Missed Connections

Apparently, it’s been four months since I last posted. If you’re an American, you can probably understand why. Life has been less than stellar in many ways at Chez Cook. But I continue to work to make my community a better place in the ways my body and mind will allow me to. (By the way, I recommend volunteering where and when you can. It makes such a difference in your life and the lives of others. I’ve had the opportunity to volunteer at our local public library a few times this year, and it’s been some of the most fun I’ve had in a while.)

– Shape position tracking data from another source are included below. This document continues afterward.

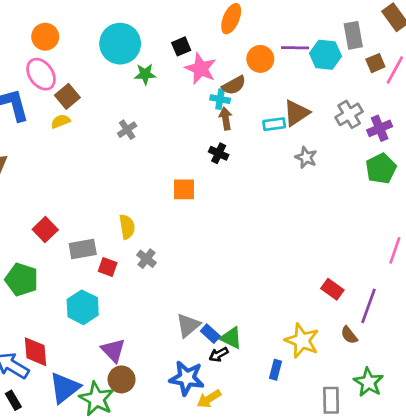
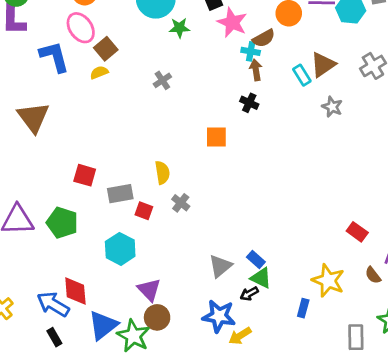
cyan rectangle: (274, 124) -> (302, 75), turned 66
red square: (45, 230) -> (85, 175), turned -30
blue rectangle: (210, 334) -> (256, 259), moved

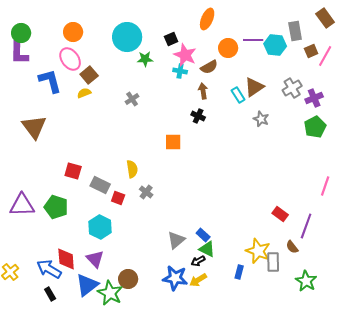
cyan cross: (251, 51) -> (180, 71), moved
gray rectangle: (120, 194) -> (100, 185), turned 36
purple triangle: (149, 290) -> (95, 259), moved
yellow arrow: (240, 336) -> (198, 280), moved
gray rectangle: (356, 337) -> (273, 262), moved

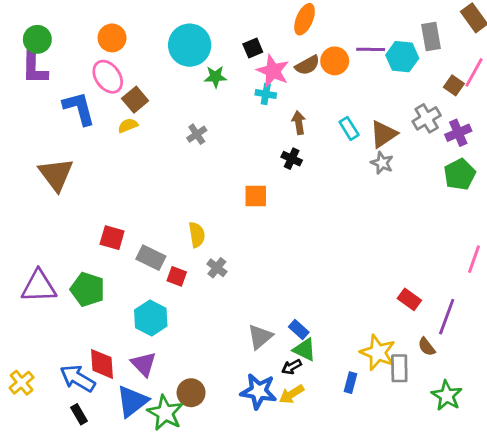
brown square: (311, 51) -> (454, 85), moved, turned -32
brown semicircle: (209, 67) -> (307, 65), moved
brown triangle: (254, 87) -> (384, 134), moved

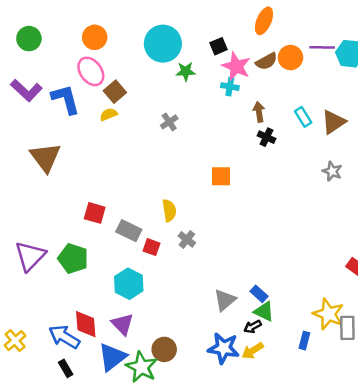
purple L-shape: (34, 68) -> (26, 90), moved, turned -48
black cross: (292, 159) -> (267, 137), moved
gray star: (382, 163) -> (332, 171), moved
purple triangle: (39, 286) -> (30, 256), turned -44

Anyway, today is the day after many states’ elections, and while my local community had no candidates or ballot initiatives to vote on, many others in the United States are feeling a small bit of hope that their voices are finally being heard. To that end, here’s a little story about a meet cute involving time travel I wrote at the beginning of the year that never did find an audience elsewhere. I hope it makes you smile as much as it did me while I was writing it.

A paper cup of coffee with the foam on top in the shape of a heart sits on a wooden counter. Canisters of sugar and milk can be seen in the background.

Missed Connections

by Amanda Cook

Missed Connection: You were a front desk temp at FlitBit’s headquarters. You were wearing a dress with sunflowers on it. I was the guy from R&D with the Star Trek pin you geeked out about when I stopped by for our mail. Wanna grab coffee? Saturday, January 25th, 11 am. The café at 3rd and Smith. I’ll have a copy of The Lord of the Rings.

#

At ten minutes to eleven, I stood at the café’s door, glaring at the back of a guy at a table for two, a copy of Tolkien’s famous work laying next to his steaming coffee mug. Despite his expensively tailored suit, his haircut and the set of his shoulders were like looking in a mirror.

Unreal. I had beaten myself to my own date.

I didn’t need to see his wrist to know how he’d done it. Closing the door before he saw me, I ran back to the lab for a FlitBit.

#

1st Attempt

I stood at the café’s door, a prototype FlitBit hidden under my sweater’s cuff. I had fiddled with the code and programmed it to jump me fifteen minutes earlier than I’d arrived before. I had thought that would give me enough time.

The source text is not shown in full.